The Martin Luther King Jr/ Drew Medical Center in Los Angeles is back in the news again, unfortunately for all the wrong reasons. The Los Angeles Times major investigative series on the troubles at the hospital suggested many of them appeared attributable to mismanagement. A local pundit had suggested that viewing the hospital as a revered political symbol (of political progress for African-Americans living in the Watts ghetto) prevented people from addressing the real failings of its very human leaders, as we mentioned in Health Care Renewal in December, 2004.
Things at King/Drew do not appear to be getting better, even after Los Angeles County hired Navigant Consulting, to use its turn-around expertise to improve hospital management. The Los Angeles Times has just reported another series of apparently avoidable patient deaths. Meanwhile, county politicians are continuing their noisy debate. For example, Supervisor Yvonne Brathwaite Burke, who represents the district in which King/Drew is located, declared, "I'll tell you this: That hospital will be closed over my dead body." Supervisor Zev Yaroslavsky countered, "The only dead bodies I'm concerned about are the dead bodies that we're seeing here."
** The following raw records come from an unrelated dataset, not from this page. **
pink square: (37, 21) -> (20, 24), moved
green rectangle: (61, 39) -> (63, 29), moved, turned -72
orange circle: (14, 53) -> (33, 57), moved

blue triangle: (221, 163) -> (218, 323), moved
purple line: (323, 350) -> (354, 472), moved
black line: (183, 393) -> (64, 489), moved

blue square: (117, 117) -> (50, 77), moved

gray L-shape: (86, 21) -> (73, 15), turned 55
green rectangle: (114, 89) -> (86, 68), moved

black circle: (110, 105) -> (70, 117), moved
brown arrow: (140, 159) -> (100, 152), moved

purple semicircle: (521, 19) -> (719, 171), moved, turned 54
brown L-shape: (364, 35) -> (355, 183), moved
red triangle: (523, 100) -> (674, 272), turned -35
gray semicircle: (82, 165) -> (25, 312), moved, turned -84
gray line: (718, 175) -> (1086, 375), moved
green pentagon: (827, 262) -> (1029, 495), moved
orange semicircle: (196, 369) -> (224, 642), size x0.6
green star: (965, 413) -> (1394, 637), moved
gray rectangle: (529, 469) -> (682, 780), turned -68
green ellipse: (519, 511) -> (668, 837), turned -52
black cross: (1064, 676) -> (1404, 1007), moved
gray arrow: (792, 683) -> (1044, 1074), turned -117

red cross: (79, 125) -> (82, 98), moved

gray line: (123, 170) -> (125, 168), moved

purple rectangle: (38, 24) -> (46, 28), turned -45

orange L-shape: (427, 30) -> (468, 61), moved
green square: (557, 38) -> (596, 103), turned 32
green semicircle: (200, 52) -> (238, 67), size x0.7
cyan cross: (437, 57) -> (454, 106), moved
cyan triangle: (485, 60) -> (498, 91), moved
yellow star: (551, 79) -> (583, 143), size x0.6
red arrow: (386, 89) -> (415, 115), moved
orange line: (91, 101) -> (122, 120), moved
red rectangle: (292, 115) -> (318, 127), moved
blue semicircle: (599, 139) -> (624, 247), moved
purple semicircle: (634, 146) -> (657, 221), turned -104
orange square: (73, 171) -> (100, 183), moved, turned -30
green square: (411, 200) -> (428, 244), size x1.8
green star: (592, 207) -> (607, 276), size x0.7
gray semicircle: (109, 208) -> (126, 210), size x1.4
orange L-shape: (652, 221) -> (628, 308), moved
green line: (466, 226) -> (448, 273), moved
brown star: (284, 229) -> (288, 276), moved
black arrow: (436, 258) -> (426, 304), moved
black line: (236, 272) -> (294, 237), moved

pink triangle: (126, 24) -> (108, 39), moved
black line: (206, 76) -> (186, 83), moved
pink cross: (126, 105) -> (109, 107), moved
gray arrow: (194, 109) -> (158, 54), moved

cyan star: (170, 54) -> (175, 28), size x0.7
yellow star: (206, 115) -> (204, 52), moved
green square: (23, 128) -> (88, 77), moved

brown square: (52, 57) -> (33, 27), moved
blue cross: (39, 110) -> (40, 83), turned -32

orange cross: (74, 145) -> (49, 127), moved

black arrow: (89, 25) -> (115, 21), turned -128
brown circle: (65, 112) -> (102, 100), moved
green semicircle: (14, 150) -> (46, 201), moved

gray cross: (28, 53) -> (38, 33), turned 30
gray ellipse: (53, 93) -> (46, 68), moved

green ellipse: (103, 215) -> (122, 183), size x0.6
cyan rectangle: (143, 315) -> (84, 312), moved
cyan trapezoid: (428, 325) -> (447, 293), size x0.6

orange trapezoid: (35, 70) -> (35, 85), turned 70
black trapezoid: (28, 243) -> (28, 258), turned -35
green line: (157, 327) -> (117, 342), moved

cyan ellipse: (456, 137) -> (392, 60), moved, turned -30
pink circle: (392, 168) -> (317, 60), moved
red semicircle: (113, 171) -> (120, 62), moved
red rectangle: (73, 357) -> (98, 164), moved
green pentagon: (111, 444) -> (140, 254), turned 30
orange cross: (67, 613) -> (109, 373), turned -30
A Los Angeles Times editorial blamed a "culture of finger-pointing and blaming." Its examples included that an anesthesologist did not respond to a "code blue" because he had never received a pager. Hospital doctors, through their lawyer, blamed Navigant, which "hasn't gotten around to distributing ... pagers." The editorial wondered "what kind of doctor would sit around and wait for someon to hand out pagers." Whatever the reason, that physicians in an urban American hospital in 2005 do not have them seems absurdly at odds with the hospital's stated mission, "To provide quality comprehensive Medical Care that is Accessible, Acceptable and Adaptable to the needs of the community we serve."
Furthermore, another Times editorial charged that the current Mayor of Los Angeles is using "the hospital born of the Watts riots ... [as] a powerful black symbol," even while he fails to "denounce the death of so many patients, most of them poor, virtually all black or Latino." Thus, the editorial charged "he is pandering to those who see King/Drew as a symbol of power, not protecting the patients who rely on its care."
Again, this is a tragic story which suggests the bad results of putting politics before the core health care mission, and of letting hospital managers hide behind the revered image of their institution, even as it crumbles around them.